## WORK ORDER
Find every line in the records below that contains "from", and copy it.
___ DATA FOR REVIEW
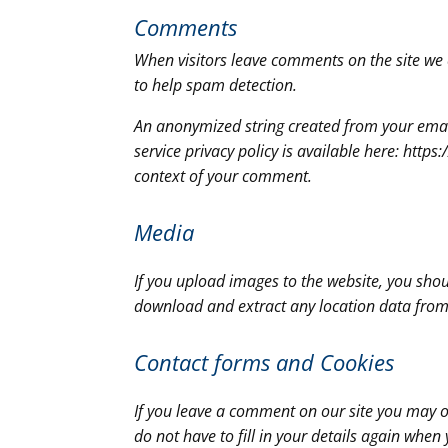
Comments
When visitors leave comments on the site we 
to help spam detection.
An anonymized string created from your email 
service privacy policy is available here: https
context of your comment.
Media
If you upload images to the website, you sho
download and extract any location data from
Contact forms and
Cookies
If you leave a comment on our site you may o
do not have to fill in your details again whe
______
___ DATA FOR REVIEW
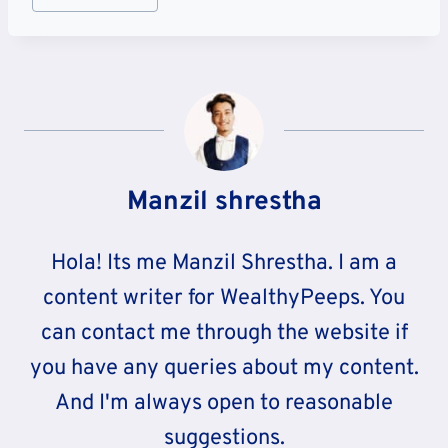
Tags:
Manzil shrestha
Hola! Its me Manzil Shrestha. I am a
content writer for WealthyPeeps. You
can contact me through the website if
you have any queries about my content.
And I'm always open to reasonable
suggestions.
______
___ DATA FOR REVIEW
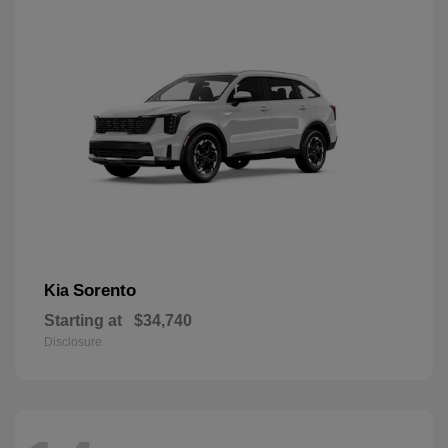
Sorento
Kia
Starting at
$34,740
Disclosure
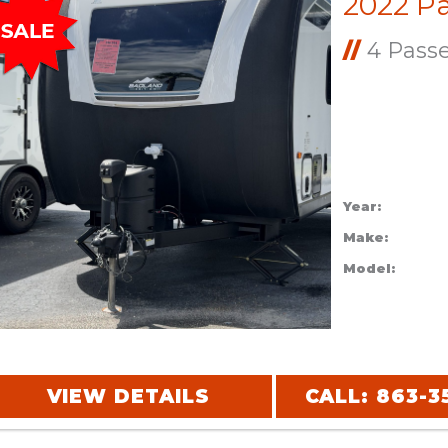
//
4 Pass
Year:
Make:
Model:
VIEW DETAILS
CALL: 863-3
______
## TASK ANSWER
An anonymized string created from your email 
download and extract any location data from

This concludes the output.